The reader may also benefit from some indication of how the process could be standardised in the
future could be useful may also be useful.
Respondent #20
Comments for report 1:
This report validates its authenticity as it is prepared by expert members of task force and study was
supervised by them.
I recommend some more points should be added and discussed in the conclusion of this study. Focus
should be given more on data collection and analysis from primary data collection method to support
the study. Any supportive case study would have been added more value to this report. New
approaches discussed here for interpreting secondary data are impressive.
Respondent #21
Please find below my remarks on the well written text on secondary databases and then I consider the
benefits of the principles laid down in the text as tremendous!
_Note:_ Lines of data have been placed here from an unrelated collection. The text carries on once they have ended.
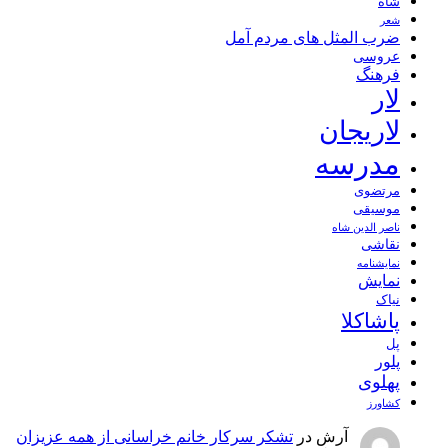
شاه
شعر
ضرب المثل های مردم آمل
عروسی
فرهنگ
لار
لاریجان
مدرسه
مرتضوی
موسیقی
ناصر الدین شاه
نقاشی
نمايشنامه
نمایش
نیاک
پاشاکلا
پل
پلور
پهلوی
کشاورز
آرش
در
تشکر سرکار خانم خراسانی از همه عزیزان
It is stated ( e.g. sentence 152-154 in text 1) that the use of protocols and a priori hypotheses will assure
end users that the results were not the product of data mining: to me, this is 1 essential step but
assurance can only be given if QC/QA policies are implemented, just like for clinical research. Stating
that standards were used / are to be used might not be enough in the 'real world'.
It may be worthwhile to mention that authorities may also be reluctant to provide access to the best
data available to them which in turn makes it difficult or even impossible for an applicant to provide the
best analysis.
Limits beyond which results become hypothesis generating (sentence 206): unless I did miss important
information elsewhere in the text, isn't this de facto the case for observational studies, no matter the
complex statistical adjustments made for known prognostic factors but not for unknown factors?